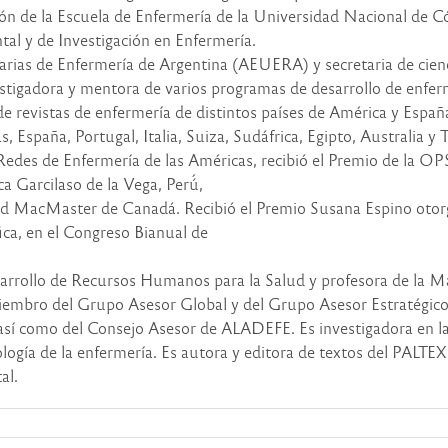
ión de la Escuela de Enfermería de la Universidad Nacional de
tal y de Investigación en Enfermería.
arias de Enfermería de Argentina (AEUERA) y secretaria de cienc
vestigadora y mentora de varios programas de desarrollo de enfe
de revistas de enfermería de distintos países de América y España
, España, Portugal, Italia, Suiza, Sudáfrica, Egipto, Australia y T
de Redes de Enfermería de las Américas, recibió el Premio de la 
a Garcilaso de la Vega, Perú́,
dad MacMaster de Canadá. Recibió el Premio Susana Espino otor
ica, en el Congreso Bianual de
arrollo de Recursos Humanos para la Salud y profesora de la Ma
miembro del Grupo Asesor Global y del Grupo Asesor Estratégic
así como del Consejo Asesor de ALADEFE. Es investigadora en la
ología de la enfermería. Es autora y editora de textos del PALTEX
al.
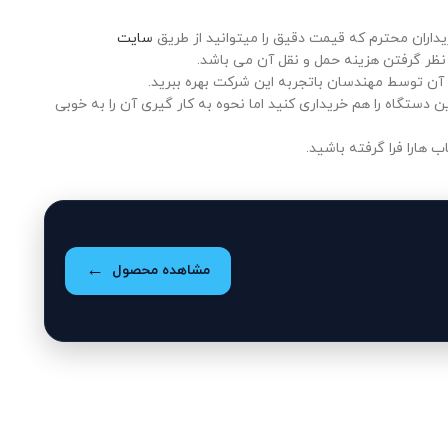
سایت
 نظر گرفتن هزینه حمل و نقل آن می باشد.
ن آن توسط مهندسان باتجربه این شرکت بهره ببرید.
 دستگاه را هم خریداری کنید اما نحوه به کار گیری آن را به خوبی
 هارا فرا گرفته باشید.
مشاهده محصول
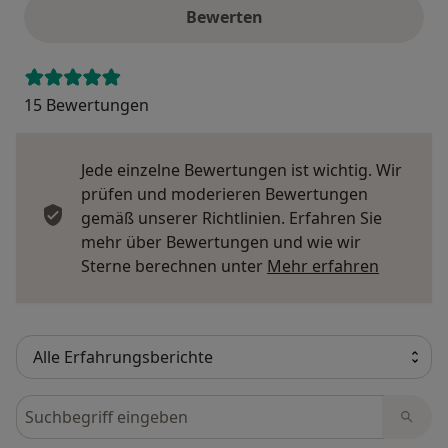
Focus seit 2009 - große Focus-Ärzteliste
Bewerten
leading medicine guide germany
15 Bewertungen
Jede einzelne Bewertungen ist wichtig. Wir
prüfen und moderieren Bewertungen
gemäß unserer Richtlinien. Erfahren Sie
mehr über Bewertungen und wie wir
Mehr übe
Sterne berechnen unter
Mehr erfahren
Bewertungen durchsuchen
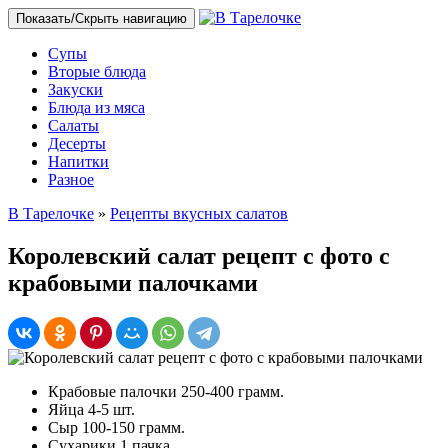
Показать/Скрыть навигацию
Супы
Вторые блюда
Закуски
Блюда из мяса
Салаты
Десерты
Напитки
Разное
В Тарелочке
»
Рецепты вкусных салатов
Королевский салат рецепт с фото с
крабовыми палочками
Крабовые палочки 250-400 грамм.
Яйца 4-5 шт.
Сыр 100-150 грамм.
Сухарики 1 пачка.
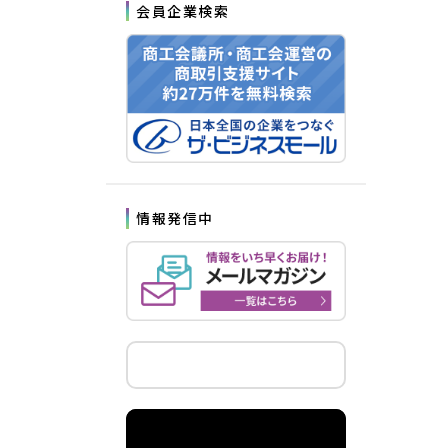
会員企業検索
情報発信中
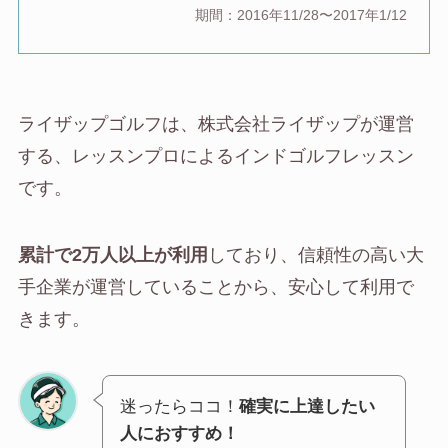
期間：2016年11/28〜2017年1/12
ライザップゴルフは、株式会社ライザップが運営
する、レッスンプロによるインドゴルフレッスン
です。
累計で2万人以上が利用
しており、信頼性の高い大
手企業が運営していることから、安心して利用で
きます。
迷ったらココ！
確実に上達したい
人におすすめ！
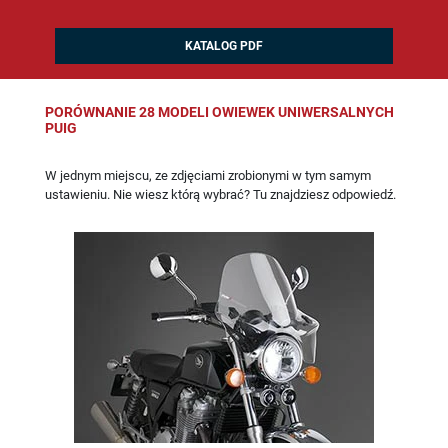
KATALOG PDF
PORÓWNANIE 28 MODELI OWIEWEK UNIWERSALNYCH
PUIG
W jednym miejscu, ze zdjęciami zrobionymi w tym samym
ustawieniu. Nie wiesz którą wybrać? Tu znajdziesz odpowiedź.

####

- **WHAT IS BEING ASKED**
Extract every line containing the string "Premio" from the data above.

- **TASK OUTPUT**
de Redes de Enfermería de las Américas, recibió el Premio de la 
dad MacMaster de Canadá. Recibió el Premio Susana Espino otor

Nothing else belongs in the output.